**The records:**

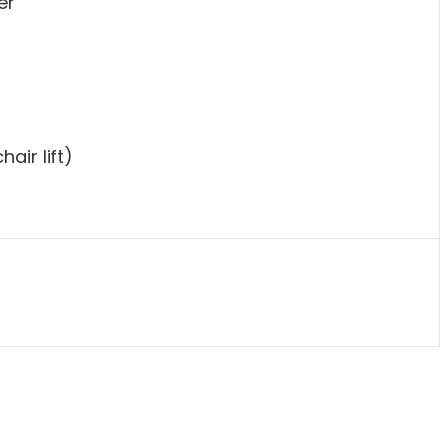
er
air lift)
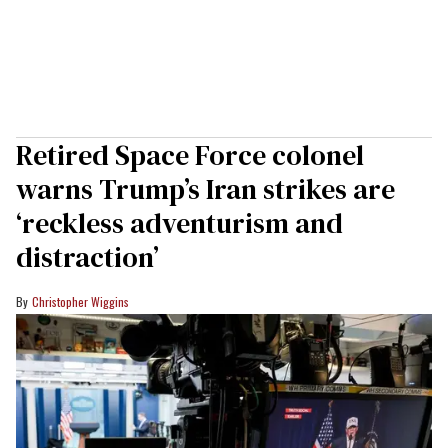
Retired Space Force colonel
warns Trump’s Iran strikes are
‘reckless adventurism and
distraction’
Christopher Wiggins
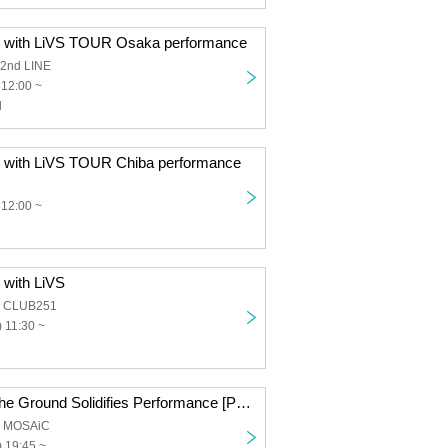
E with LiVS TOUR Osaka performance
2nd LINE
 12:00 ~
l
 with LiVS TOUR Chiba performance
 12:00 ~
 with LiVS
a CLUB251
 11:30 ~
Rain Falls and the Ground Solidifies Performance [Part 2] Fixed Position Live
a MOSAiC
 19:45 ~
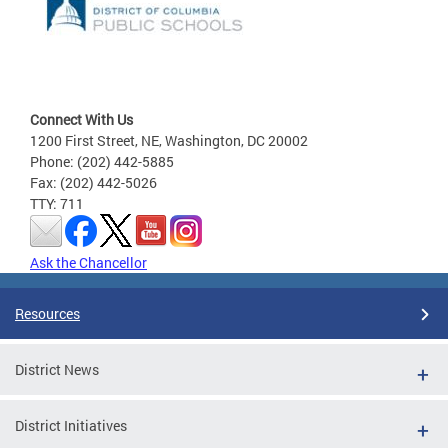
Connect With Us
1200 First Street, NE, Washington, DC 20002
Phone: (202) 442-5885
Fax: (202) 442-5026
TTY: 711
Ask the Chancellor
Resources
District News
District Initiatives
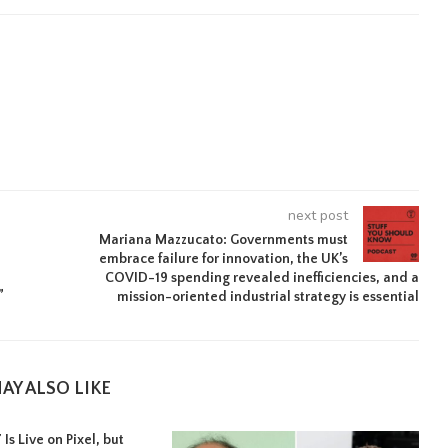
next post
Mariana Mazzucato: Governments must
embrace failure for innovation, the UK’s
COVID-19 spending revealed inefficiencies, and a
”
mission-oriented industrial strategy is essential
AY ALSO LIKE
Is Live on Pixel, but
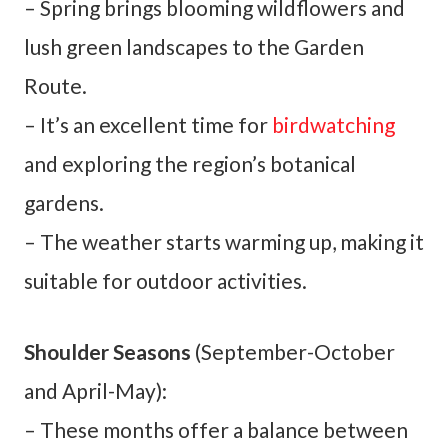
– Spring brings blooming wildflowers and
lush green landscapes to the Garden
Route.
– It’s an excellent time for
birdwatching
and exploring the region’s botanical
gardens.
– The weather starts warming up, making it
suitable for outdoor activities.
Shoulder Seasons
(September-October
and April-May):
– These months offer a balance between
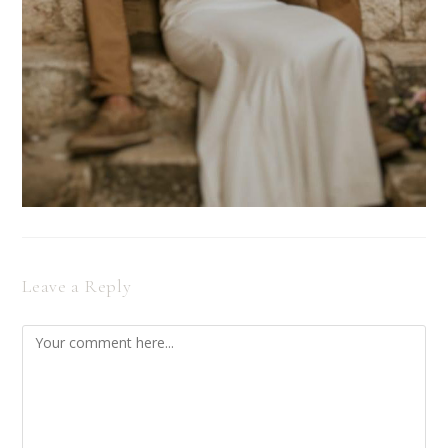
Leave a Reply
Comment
==
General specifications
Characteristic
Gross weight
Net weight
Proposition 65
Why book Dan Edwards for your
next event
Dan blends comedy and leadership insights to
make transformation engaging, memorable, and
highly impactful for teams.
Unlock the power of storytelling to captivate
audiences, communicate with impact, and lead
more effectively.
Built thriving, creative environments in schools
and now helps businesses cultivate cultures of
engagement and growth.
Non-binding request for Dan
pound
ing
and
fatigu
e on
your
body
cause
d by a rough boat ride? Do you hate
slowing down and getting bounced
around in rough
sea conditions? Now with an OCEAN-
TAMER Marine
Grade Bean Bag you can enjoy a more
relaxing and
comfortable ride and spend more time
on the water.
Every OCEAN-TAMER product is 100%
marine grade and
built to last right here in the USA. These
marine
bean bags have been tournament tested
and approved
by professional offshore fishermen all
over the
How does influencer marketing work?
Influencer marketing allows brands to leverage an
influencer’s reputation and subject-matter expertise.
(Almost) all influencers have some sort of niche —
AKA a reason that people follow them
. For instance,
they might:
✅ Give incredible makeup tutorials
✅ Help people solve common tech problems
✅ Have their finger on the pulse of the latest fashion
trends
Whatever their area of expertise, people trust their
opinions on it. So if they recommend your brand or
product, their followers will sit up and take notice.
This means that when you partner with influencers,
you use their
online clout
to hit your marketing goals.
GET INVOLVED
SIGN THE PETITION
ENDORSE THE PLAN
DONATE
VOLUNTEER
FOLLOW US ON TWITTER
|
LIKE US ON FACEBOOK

**Exercise instructions:**
Which lines above contain the word "ride"? Copy each of them.

**Problem solution:**
d by a rough boat ride? Do you hate
comfortable ride and spend more time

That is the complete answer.